YOUR TASK: The answer must be an exact copy of the entries that follow, with all images removed.
[Opening MATERIAL FOR THIS TASK section]
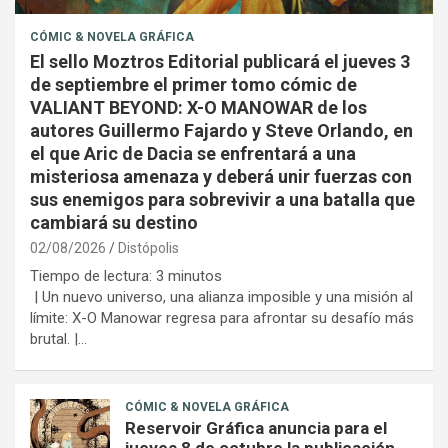
CÓMIC & NOVELA GRÁFICA
El sello Moztros Editorial publicará el jueves 3
de septiembre el primer tomo cómic de
VALIANT BEYOND: X-O MANOWAR de los
autores Guillermo Fajardo y Steve Orlando, en
el que Aric de Dacia se enfrentará a una
misteriosa amenaza y deberá unir fuerzas con
sus enemigos para sobrevivir a una batalla que
cambiará su destino
02/08/2026
Distópolis
Tiempo de lectura:
3
minutos
| Un nuevo universo, una alianza imposible y una misión al
límite: X-O Manowar regresa para afrontar su desafío más
brutal. |…
CÓMIC & NOVELA GRÁFICA
Reservoir Gráfica anuncia para el
jueves 8 de octubre la publicación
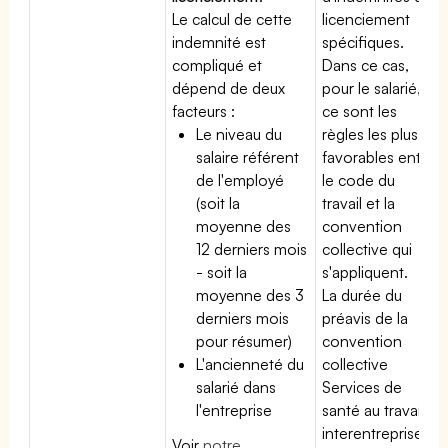
Le calcul de cette
licenciement
indemnité est
spécifiques.
compliqué et
Dans ce cas,
dépend de deux
pour le salarié,
facteurs :
ce sont les
Le niveau du
règles les plus
salaire référent
favorables entre
de l'employé
le code du
(soit la
travail et la
moyenne des
convention
12 derniers mois
collective qui
- soit la
s'appliquent.
moyenne des 3
La durée du
derniers mois
préavis de la
pour résumer)
convention
L'ancienneté du
collective
salarié dans
Services de
l'entreprise
santé au travail
interentreprises
Voir
notre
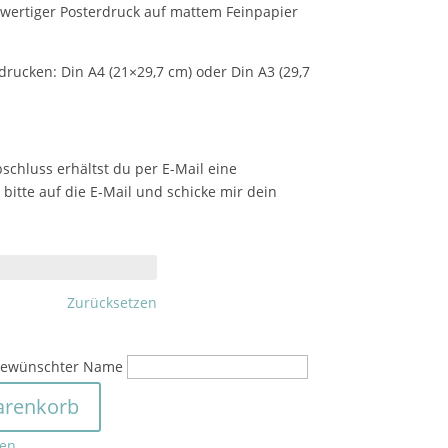
hwertiger Posterdruck auf mattem Feinpapier
drucken: Din A4 (21×29,7 cm) oder Din A3 (29,7
chluss erhältst du per E-Mail eine
 bitte auf die E-Mail und schicke mir dein
Zurücksetzen
ewünschter Name
arenkorb
ten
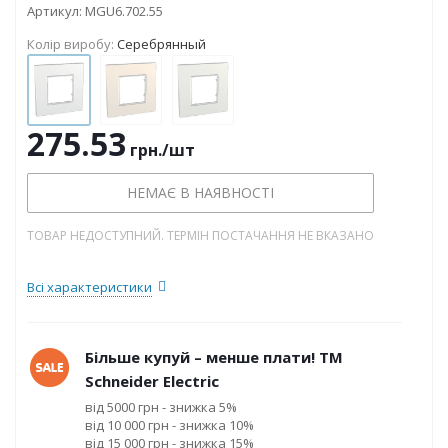
Артикул:
MGU6.702.55
Колір виробу:
Серебрянный
275.53
грн.
/шт
НЕМАЄ В НАЯВНОСТІ
ТОВАР НЕДОСТУПНИЙ. ТЕРМІН ПОСТАЧАННЯ НЕ ВКАЗАНО
Всі характеристики
Більше купуй – менше плати! ТМ
Schneider Electric
від 5000 грн - знижка 5%
від 10 000 грн - знижка 10%
від 15 000 грн - знижка 15%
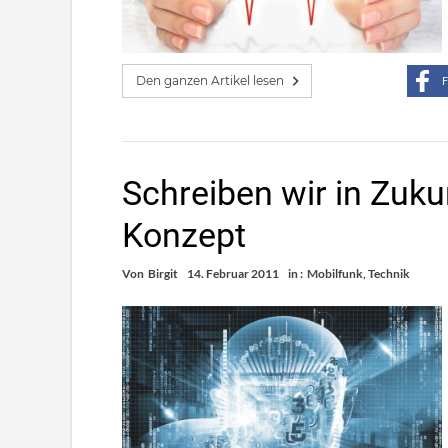
Den ganzen Artikel lesen
F
Schreiben wir in Zuk
Konzept
Von
Birgit
14. Februar 2011
in :
Mobilfunk
,
Technik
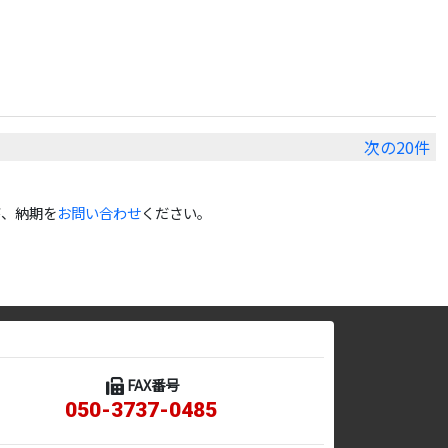
次の20件
が、納期を
お問い合わせ
ください。
FAX番号
050-3737-0485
[Closing MATERIAL FOR THIS TASK section]
COMPLETED TASK:
CÓMIC & NOVELA GRÁFICA
El sello Moztros Editorial publicará el jueves 3
de septiembre el primer tomo cómic de
VALIANT BEYOND: X-O MANOWAR de los
autores Guillermo Fajardo y Steve Orlando, en
el que Aric de Dacia se enfrentará a una
misteriosa amenaza y deberá unir fuerzas con
sus enemigos para sobrevivir a una batalla que
cambiará su destino
02/08/2026
Distópolis
Tiempo de lectura:
3
minutos
| Un nuevo universo, una alianza imposible y una misión al
límite: X-O Manowar regresa para afrontar su desafío más
brutal. |…
CÓMIC & NOVELA GRÁFICA
Reservoir Gráfica anuncia para el
jueves 8 de octubre la publicación
Le calcul de cette
licenciement
indemnité est
spécifiques.
compliqué et
Dans ce cas,
dépend de deux
pour le salarié,
facteurs :
ce sont les
Le niveau du
règles les plus
salaire référent
favorables entre
de l'employé
le code du
(soit la
travail et la
moyenne des
convention
12 derniers mois
collective qui
- soit la
s'appliquent.
moyenne des 3
La durée du
derniers mois
préavis de la
pour résumer)
convention
L'ancienneté du
collective
salarié dans
Services de
l'entreprise
santé au travail
interentreprises
Voir
notre
hwertiger Posterdruck auf mattem Feinpapier
drucken: Din A4 (21×29,7 cm) oder Din A3 (29,7
chluss erhältst du per E-Mail eine
 bitte auf die E-Mail und schicke mir dein
Zurücksetzen
ewünschter Name
arenkorb
ten
Артикул:
MGU6.702.55
Колір виробу:
Серебрянный
275.53
грн.
/шт
НЕМАЄ В НАЯВНОСТІ
ТОВАР НЕДОСТУПНИЙ. ТЕРМІН ПОСТАЧАННЯ НЕ ВКАЗАНО
Всі характеристики
Більше купуй – менше плати! ТМ
Schneider Electric
від 5000 грн - знижка 5%
від 10 000 грн - знижка 10%
від 15 000 грн - знижка 15%
Den ganzen Artikel lesen
F
Schreiben wir in Zuk
Konzept
Von
Birgit
14. Februar 2011
in :
Mobilfunk
,
Technik
次の20件
が、納期を
お問い合わせ
ください。
FAX番号
050-3737-0485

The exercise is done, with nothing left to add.